Rudolf Steiner um 1905. Bild: Public Domain / Grafik: TP

Ein Teil der Querdenker-Bewegung beruft sich auf den Anthroposophen. Doch wer war der Mann, dessen Ruf von einem pseudowissenschaftlichen Guru und Rassisten bis hin zum Vorbild reicht?

Die von Rudolf Steiner (1861-1925) begründete Anthroposophie wird derzeit als eine der geistigen Grundlagen für die "Querdenken"-Bewegung ausgemacht. Es heißt dann etwa:

Rassismus und Antisemitismus sind in der Lehre von Rudolf Steiners tief verwurzelt. Und eine Nähe zum Nazismus ist bis heute nicht wirklich aufgearbeitet...

"Romantisches Denken ist verknüpft mit dem Anliegen, das Affekt- und Gefühlvolle dem Verstandesmäßigen, dem 'rationalistischen Denkstil', nicht länger unterzuordnen"...

Das Ablehnen von Impfungen gehört zu den Grundlagen anthroposophischer Medizin.

"Corona-Proteste: Schnittmengen zwischen den beteiligten Milieus [1]" in Telepolis 26.12.21

Ich bin kein Steinerianer, aber die zitierten Urteile über Steiner bedürfen der Korrektur. Sie entsprechen einem gängigen Steiner-Bild, decken sich aber nicht mit seinen Schriften und Äußerungen.

Steiners Erkenntnisweg – Rationales Denken und hellseherische Schau

Steiner baut auf den Naturwissenschaften auf, will sie aber durch seine Art von Schau ergänzen. Auch rationales "Denken" spielt für ihn eine zentrale Rolle1 [2]:

Unseren Verstand, unsere Vernunft anzustrengen, unseren Wahrheitssinn genügend anzustrengen, ist uns vielleicht unbequem, aber wir müssen uns dieser Unbequemlichkeit aussetzen.

Die "Erkenntnis höherer Welten [3]" ergänzt das rationale Denken durch Imagination, Intuition, Inspiration und Vision. Das sind eher religiöse und künstlerische "Erkenntnisweisen" als naturwissenschaftliche. Sie dürften aber bei genialen Naturwissenschaftlern auch eine Rolle gespielt haben.

Mit seinen Einblicken in die "geistige Welt" will Steiner den Materialismus der naturwissenschaftlichen Weltsicht überwinden und naturwissenschaftliche Erkenntnisse bereichern. Steiners Erkenntnistheorie ist reflektiert, auch wenn man den etwas abrupt wirkenden Sprung in jenseitige Sphären nicht nachvollziehen möchte. Ein Steiner-Zitat2 [4]:

Gewiß ist unendlich Bedeutungsvolles geschaffen worden im Laufe der letzten drei, vier, fünf Jahrhunderte gerade auf naturwissenschaftlichem Gebiet, und unsere Freunde wissen, wie oft ich die große Bedeutung der naturwissenschaftlichen Errungenschaften betone, wie ich sogar das, was die Geisteswissenschaft [so nennt er sein Gesamtkonzept] für die Gegenwart und Zukunft zu leisten hat, mit dem, was Naturwissenschaft im Laufe der letzten, besonders des neunzehnten Jahrhunderts heraufgebracht hat, vergleiche…

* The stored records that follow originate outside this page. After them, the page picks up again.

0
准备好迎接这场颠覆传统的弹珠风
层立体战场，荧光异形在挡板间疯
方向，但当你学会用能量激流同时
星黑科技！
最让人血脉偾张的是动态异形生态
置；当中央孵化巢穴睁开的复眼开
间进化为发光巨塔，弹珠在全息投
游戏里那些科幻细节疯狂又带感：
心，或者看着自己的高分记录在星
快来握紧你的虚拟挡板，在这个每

"Geisteswissenschaft" und Schulmedizin – Gegensätze?

Der Ergänzungsweg gilt auch für die Medizin.

In vieler Beziehung sind diejenigen Dinge bewundernswert, welche von der Schulmedizin in der letzten Zeit geleistet worden sind... [Aber:] ...unser Organismus [nicht] durch kleinliche Mittel zur Gesundung gebracht, sondern die Geisteswissenschaft selbst ist das große Heilmittel zur Gesundung...Klare, helle Gedanken, umfassende Gedanken, wie sie nur durch eine umfassende, auf das Ganze der Welt, also auch auf das Übersinnliche gehende Weltanschauung hervorgerufen werden können, sind Voraussetzung für die Gesundheit.

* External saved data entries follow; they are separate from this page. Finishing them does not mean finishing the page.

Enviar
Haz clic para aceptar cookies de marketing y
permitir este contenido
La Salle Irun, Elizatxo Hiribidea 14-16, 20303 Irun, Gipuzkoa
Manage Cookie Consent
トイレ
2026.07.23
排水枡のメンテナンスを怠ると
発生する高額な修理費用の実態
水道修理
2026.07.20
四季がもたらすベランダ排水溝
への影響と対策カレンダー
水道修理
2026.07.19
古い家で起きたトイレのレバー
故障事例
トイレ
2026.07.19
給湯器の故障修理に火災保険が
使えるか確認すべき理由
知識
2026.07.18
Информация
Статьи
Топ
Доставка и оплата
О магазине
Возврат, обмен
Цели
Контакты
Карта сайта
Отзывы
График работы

Rudolf Steiner (GA 57, S. 95, 211/212)

Hier mag die Berufung auf das "Übersinnliche" stören. Es ist aber so, dass Steiner auf seinem Weg nicht nur abseitige, irrationale oder esoterische Gedankengänge findet, sondern auch plausible, evidente Erfahrungen oder Einsichten. Richtig gesehen hat er, dass Krankheit eine Störung des körperlichen-seelischen-mentalen Gleichgewichts und Heilung ein ganzheitlicher, Leib-Seele-Geist umfassender Prozess ist.

Ausgangspunkt der gesundheitlichen Vorsorge und Heilung ist für ihn immer die Betrachtung des ganzen, individuellen Menschen. Auch sein Hinweis auf "Furcht-Imaginationen", die bei der Ansteckung von infektiösen Krankheiten begünstigend wirken können, ist ebenso evident wie die krankheitsverhindernde und heilungsfördernede Wirkung von positiven Imaginationen.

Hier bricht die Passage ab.